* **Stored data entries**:
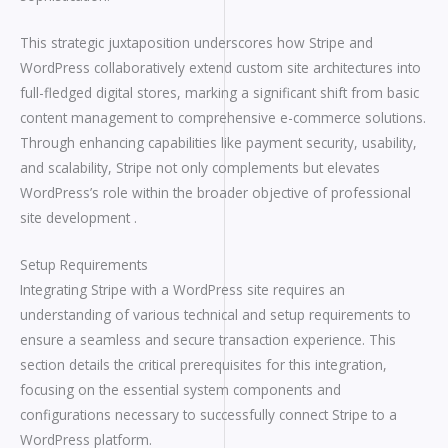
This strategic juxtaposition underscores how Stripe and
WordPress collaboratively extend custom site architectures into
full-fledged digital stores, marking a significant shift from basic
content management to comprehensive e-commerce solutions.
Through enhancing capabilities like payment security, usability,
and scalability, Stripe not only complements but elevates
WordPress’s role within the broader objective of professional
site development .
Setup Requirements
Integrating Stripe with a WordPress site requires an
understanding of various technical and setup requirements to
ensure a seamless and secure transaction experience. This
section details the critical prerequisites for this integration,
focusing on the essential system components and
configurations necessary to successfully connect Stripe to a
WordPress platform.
---
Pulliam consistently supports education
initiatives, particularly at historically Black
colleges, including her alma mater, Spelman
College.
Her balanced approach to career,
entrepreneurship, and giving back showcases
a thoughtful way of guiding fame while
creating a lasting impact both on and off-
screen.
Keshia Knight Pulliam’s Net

* **ACTIVITY**: Which lines of the records hold the string "WordPress"? Copy each one.

* **REPLY TO THE EXERCISE**:
WordPress collaboratively extend custom site architectures into
WordPress’s role within the broader objective of professional
Integrating Stripe with a WordPress site requires an
WordPress platform.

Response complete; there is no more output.